Beaver Island: The Follow Up

Ivan Orsic / Jul 9, 2015

However, as I pulled out of the garage and sat waiting to make sure the garage door went all the way back down, I decided to hit MAIL icon on my iPhone. To my surprise an email popped up from Cameron Mortenson (aka The Fiberglass Manifesto) titled “Beaver Island 2015”. I’d first heard of Beaver Island 4 or 5 years ago and always had it on my list as a destination I needed to visit. The massive carp and smallmouth gripped and grinned amongst a backdrop that makes you think South Andros instantly had me hooked. While my instagram/facebook/this Blog primarily show myself/clients holding trout (hopefully large), I’ve always had a soft spot in my heart for carp on the fly since landing my first one with the long rod nearly 15 years ago- intentionally I might add. So as I sat there in my alley, garage door long closed, staring at an email inviting me to join in on Cameron’s 2015 trip to the Carpy Grail I knew I had to make it happen….now comes the fun part of waiting 6 and a half months for the trip to begin.

But let’s back up, for those unfamiliar (which I’m assuming is the majority of you) Beaver Island is, as the name implies, an island.
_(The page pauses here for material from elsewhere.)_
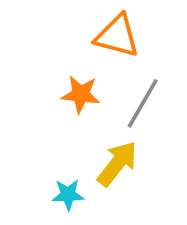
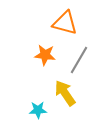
yellow arrow: (117, 164) -> (65, 93), turned -72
It sits in the middle of Northern Lake Michigan approximately 32 miles west of Charlevoix, which is approximately 50 miles North of Traverse City. It is the largest island in Lake Michigan and is home to approximately 600-ish full time residents. Dubbed America’s “Emerald Isle”, the history of this place dates back to the 1800’s and includes a polygamist, Mormon king. Shortly thereafter the murder of said king, the Irish moved in and this cultural presence can still be felt throughout the 13 mile long island.

The week leading up to the trip was a crazy one as I attempted to build out the Blog, make sure all our guided trips were in order and control my excitement around my co-workers. If you know anything about our shop staff, they love to fish for carp and I know any one of them would have jumped on the opportunity to fill my spot on this trip. The lineup for the week (in addition to Cameron) included Shawn Combs of Orvis, Freelance writer/photographer Mike Sepelak, John Arnold of Headhunters Fly Shop in Craig, MT, and Mike Ward of Adipose Boatworks. It was a fishy crew to say the least.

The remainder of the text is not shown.